Cuba currently has 28,000 medical professionals working in 59 countries around the world. Depending on the resources of those countries, the brigades either work free of charge, or the Cuban government receives payment from the host nation. As covered in several articles and interviews with Cuban doctors in previous issues of CubaSí, those who volunteer abroad retain their salary at home which is paid in full to their families while they are away, as well as receiving an agreed percentage of the host nation’s payment. The remainder is used to support medical brigades in poorer nations and Cuba’s health service at home.
The bill is the latest in a series of actions by the US government to discredit Cuban medical missions within the international community, warn off countries from working with Cuba and deprive the island of resources and funding for its own health service.
Bruno Rodríguez, the Cuban Foreign Minister denounced the move as a “desperate manoeuvre by anti-Cuban senators against Cuba’s international medical cooperation which threatens to penalise those who do not follow the isolated and reproachable US government’s behaviour. Cuba saves lives. They can’t erase that truth.”
The Cuba Solidarity Campaign released a statement in June condemning the “ongoing campaign by the US government to undermine Cuba’s international medical cooperation programmes.”

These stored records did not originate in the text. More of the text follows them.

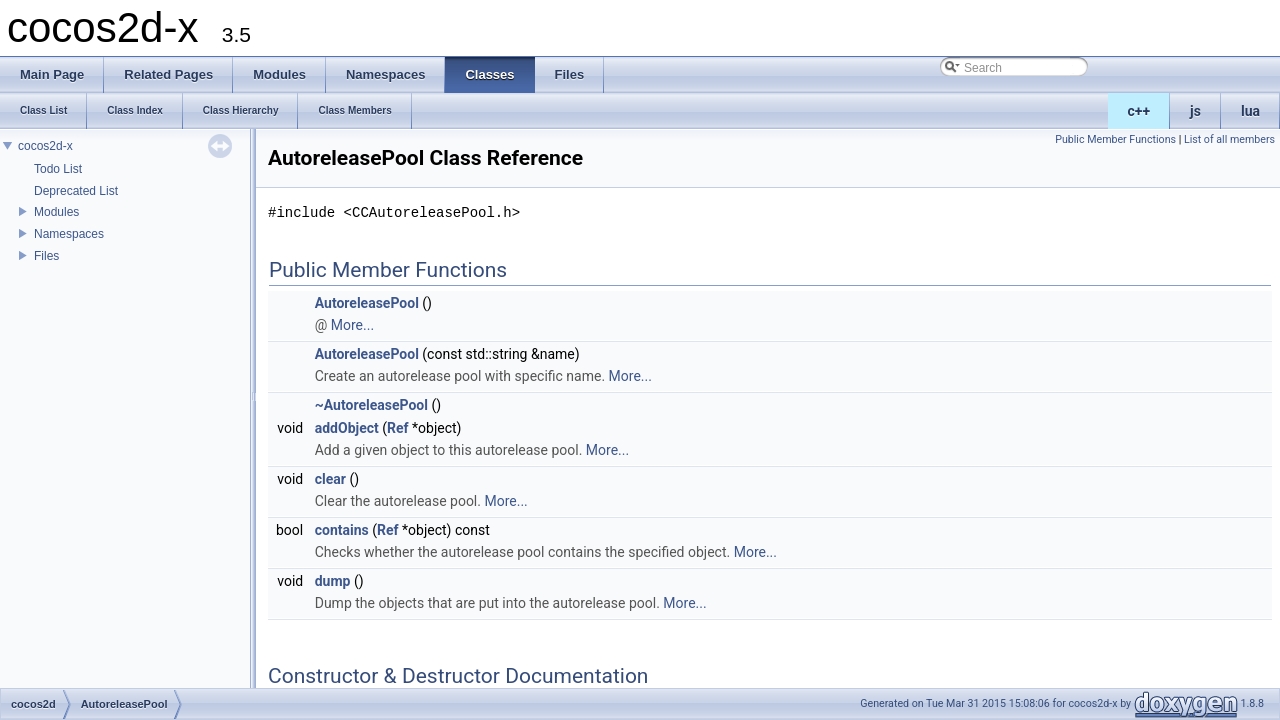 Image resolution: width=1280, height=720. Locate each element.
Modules (56, 212)
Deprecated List (76, 191)
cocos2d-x (45, 146)
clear (330, 479)
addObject (347, 428)
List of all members (1229, 139)
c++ (1139, 111)
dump (333, 581)
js (1195, 111)
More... (352, 325)
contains (342, 530)
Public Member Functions (1115, 139)
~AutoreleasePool (371, 405)
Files (46, 256)
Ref (398, 428)
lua (1250, 111)
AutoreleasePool (367, 303)
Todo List (58, 169)
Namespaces (69, 234) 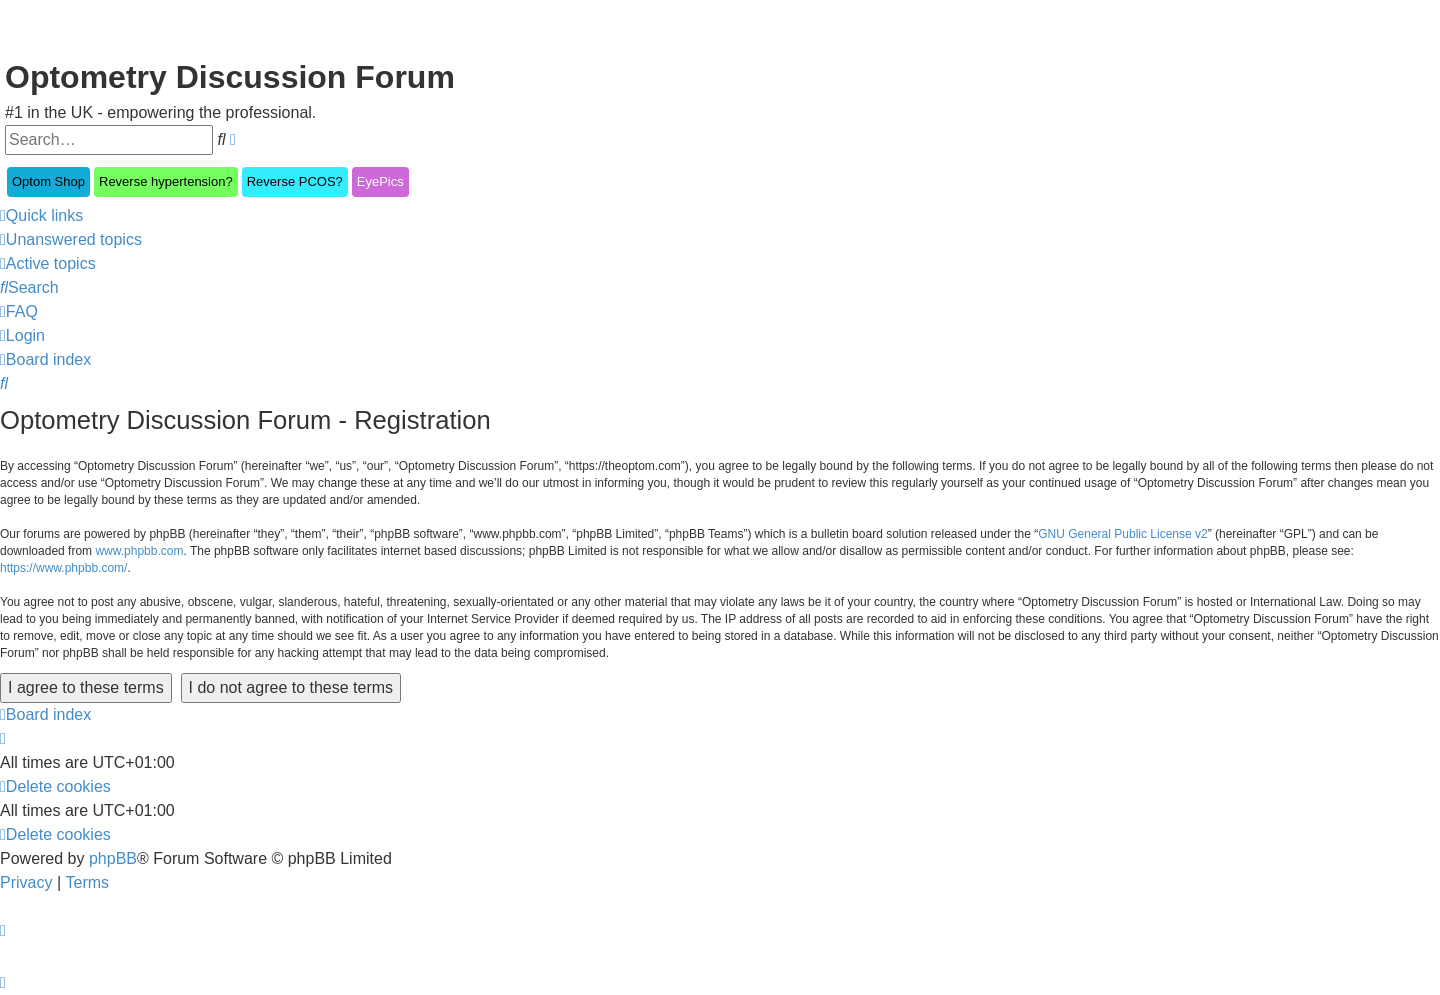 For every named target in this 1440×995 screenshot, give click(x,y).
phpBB (113, 858)
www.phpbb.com (139, 551)
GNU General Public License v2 (1122, 534)
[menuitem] (71, 240)
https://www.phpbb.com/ (63, 568)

“Such threats to humanitarian assistance from one country to another are an affront to people across the globe, and particularly repugnant during an international health pandemic which has killed more than half a million people,” it said, and continued: “In the last week, Britain has cooperated with Cuba to support the posting of two Cuban brigades to the British overseas territories of Anguilla, and the Turks and Caicos Islands. On 26 June the British embassy in Havana tweeted that the British government ‘appreciated the Cuban medical assistance to fight the pandemic in our overseas territories’.
“During a global health crisis, Cuba’s life-saving missions are an example of humanitarianism that the world can learn from. Such international cooperation should be encouraged and praised, not undermined and slandered as the US senators’ bill desperately seeks to do.
“The Cuba Solidarity Campaign welcomes the UK Government support for Cuba’s international missions. We support the right of Cuba and other countries, including the UK, to cooperate with such international medical programmes, and indeed any other projects that they choose, without the threat of sanctions from the United States which are a blatant attempt to strangle the Cuban economy.
“We will continue to fight against any attempts to undermine international cooperation in health and other sectors, and we call once again for an end to the inhumane US blockade,” it concluded.